Há um ano, uma amiga me oferecia batom e eu não aceitava. Eu disse “não, obrigado”. Não era um simples “não” de quando te oferecem vodca, sendo que você não bebe, ou quando você “dá um fora” em alguém nada interessante na balada. Foi um “não” seguido de um “por quê não?” que ecoava mentalmente pelos dias seguintes.

Logo quando tive que morar sozinho, houve mudanças. Não só mudanças físicas, como também psicológicas. Passei a comer praticamente de tudo. A ouvir outros estilos musicais. Experimentar, beijar, chupar, tocar, engolir, gritar, soprar, raspar, esfregar, vomitar, perder o fôlego, cair, levantar, apoiar, cantar, gravar, filmar, pausar e silenciar.

(Fotografia: Lisandra Mendes - "A Beleza da Diversidade", 2017)

Ao poucos, fui me permitindo mudar, usar batom, pintar as unhas e a comprar roupas consideradas femininas. Eu faço isso porque eu acredito que as coisas não deveriam ser separadas dessa forma. Quero ter a liberdade de experimentar e descobrir quem eu sou. Eu também gosto de ver a cara de espanto das pessoas quando me veem usando batom. Por que somos ensinados, mesmo que implicitamente, a odiar o feminino?

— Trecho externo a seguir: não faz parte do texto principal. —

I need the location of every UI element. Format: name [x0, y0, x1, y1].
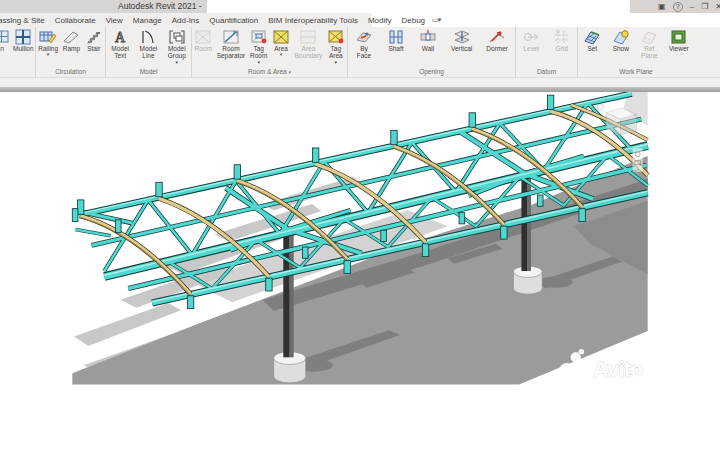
- model-group-button[interactable]: Model Group ▾: [167, 29, 187, 64]
- tab-massing-site[interactable]: assing & Site: [0, 16, 50, 25]
- window-title: Autodesk Revit 2021 -: [118, 1, 202, 11]
- tab-manage[interactable]: Manage: [128, 16, 167, 25]
- viewer-button[interactable]: Viewer: [668, 29, 690, 52]
- room-icon: [194, 29, 212, 45]
- area-icon: [272, 29, 290, 45]
- ribbon-panel-opening: By Face Shaft Wall Vertical Dormer: [348, 27, 516, 77]
- grid-icon: [553, 29, 571, 45]
- ribbon-panel-circulation: Railing ▾ Ramp Stair Circulation: [36, 27, 106, 77]
- viewcube-home-icon: [597, 104, 603, 110]
- mullion-button[interactable]: Mullion: [12, 29, 35, 52]
- navigation-bar[interactable]: [633, 148, 643, 172]
- ribbon-panel-datum: Level Grid Datum: [516, 27, 578, 77]
- shaft-icon: [387, 29, 405, 45]
- stair-icon: [85, 29, 103, 45]
- svg-text:A: A: [115, 30, 126, 45]
- level-icon: [522, 29, 540, 45]
- railing-button[interactable]: Railing ▾: [37, 29, 59, 56]
- minimize-button[interactable]: –: [690, 0, 694, 13]
- area-boundary-button[interactable]: Area Boundary: [294, 29, 324, 60]
- ramp-button[interactable]: Ramp: [61, 29, 81, 52]
- ribbon-lower-strip: [0, 78, 720, 87]
- model-canvas[interactable]: Avito: [0, 92, 720, 458]
- window-controls: ▣ ? – ❐ ✕: [658, 0, 720, 13]
- signin-icon[interactable]: ▣: [658, 0, 666, 13]
- tag-room-icon: [250, 29, 268, 45]
- model-line-icon: [139, 29, 157, 45]
- ribbon: n Mullion Railing ▾ Ramp: [0, 27, 720, 78]
- watermark-text: Avito: [593, 357, 643, 382]
- tag-area-icon: [327, 29, 345, 45]
- area-boundary-icon: [299, 29, 317, 45]
- ref-plane-icon: [640, 29, 658, 45]
- restore-button[interactable]: ❐: [701, 0, 708, 13]
- viewer-icon: [670, 29, 688, 45]
- tab-modify[interactable]: Modify: [363, 16, 397, 25]
- ribbon-panel-work-plane: Set Show Ref Plane Viewer Work Plane: [578, 27, 694, 77]
- ribbon-tab-bar: assing & Site Collaborate View Manage Ad…: [0, 13, 720, 27]
- ramp-icon: [62, 29, 80, 45]
- railing-icon: [39, 29, 57, 45]
- wall-opening-icon: [419, 29, 437, 45]
- tab-addins[interactable]: Add-Ins: [167, 16, 205, 25]
- by-face-icon: [355, 29, 373, 45]
- show-button[interactable]: Show: [611, 29, 631, 52]
- ref-plane-button[interactable]: Ref Plane: [639, 29, 659, 60]
- model-text-button[interactable]: A Model Text: [110, 29, 130, 60]
- close-button[interactable]: ✕: [715, 0, 720, 13]
- vertical-opening-icon: [453, 29, 471, 45]
- by-face-button[interactable]: By Face: [354, 29, 374, 60]
- area-button[interactable]: Area ▾: [271, 29, 291, 56]
- title-bar: Autodesk Revit 2021 - ▣ ? – ❐ ✕: [0, 0, 720, 13]
- grid-button[interactable]: Grid: [552, 29, 572, 52]
- wall-opening-button[interactable]: Wall: [418, 29, 438, 52]
- room-button[interactable]: Room: [193, 29, 213, 52]
- dormer-icon: [488, 29, 506, 45]
- help-icon[interactable]: ?: [673, 2, 683, 12]
- tab-quantification[interactable]: Quantification: [204, 16, 263, 25]
- model-line-button[interactable]: Model Line: [138, 29, 158, 60]
- 3d-viewport[interactable]: Avito: [0, 92, 720, 458]
- tab-bim-interoperability-tools[interactable]: BIM Interoperability Tools: [263, 16, 363, 25]
- revit-window: Autodesk Revit 2021 - ▣ ? – ❐ ✕ assing &…: [0, 0, 720, 458]
- tab-collaborate[interactable]: Collaborate: [50, 16, 101, 25]
- tag-room-button[interactable]: Tag Room ▾: [249, 29, 269, 64]
- set-button[interactable]: Set: [582, 29, 602, 52]
- ribbon-panel-model: A Model Text Model Line Model Group ▾ Mo…: [106, 27, 192, 77]
- model-group-icon: [168, 29, 186, 45]
- tag-area-button[interactable]: Tag Area ▾: [326, 29, 346, 64]
- show-work-plane-icon: [612, 29, 630, 45]
- dormer-button[interactable]: Dormer: [485, 29, 509, 52]
- shaft-button[interactable]: Shaft: [386, 29, 406, 52]
- mullion-icon: [14, 29, 32, 45]
- room-separator-button[interactable]: Room Separator: [216, 29, 247, 60]
- ribbon-display-toggle[interactable]: ▭▾: [432, 16, 440, 24]
- tab-debug[interactable]: Debug: [396, 16, 430, 25]
- curtain-grid-icon: [0, 29, 11, 45]
- cut-button[interactable]: n: [0, 29, 12, 52]
- room-separator-icon: [222, 29, 240, 45]
- model-text-icon: A: [111, 29, 129, 45]
- stair-button[interactable]: Stair: [84, 29, 104, 52]
- ribbon-panel-cut: n Mullion: [0, 27, 36, 77]
- set-work-plane-icon: [583, 29, 601, 45]
- level-button[interactable]: Level: [521, 29, 541, 52]
- tab-view[interactable]: View: [101, 16, 128, 25]
- title-blank-area: [207, 0, 630, 13]
- ribbon-panel-room-area: Room Room Separator Tag Room ▾ Area ▾: [192, 27, 348, 77]
- vertical-opening-button[interactable]: Vertical: [450, 29, 473, 52]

Durante um tempo, eu me senti um monstro, como no filme “Eu queria ser um monstro”, de Marão, ou meio um Frankenstein, não por ser um antagonista, embora eu os considere injustiçados, mas por não se adaptarem ao meio em que vivem. São estranhos. É uma saga de autoconhecimento. Sem culpa. Sem remorso. Sem pecado.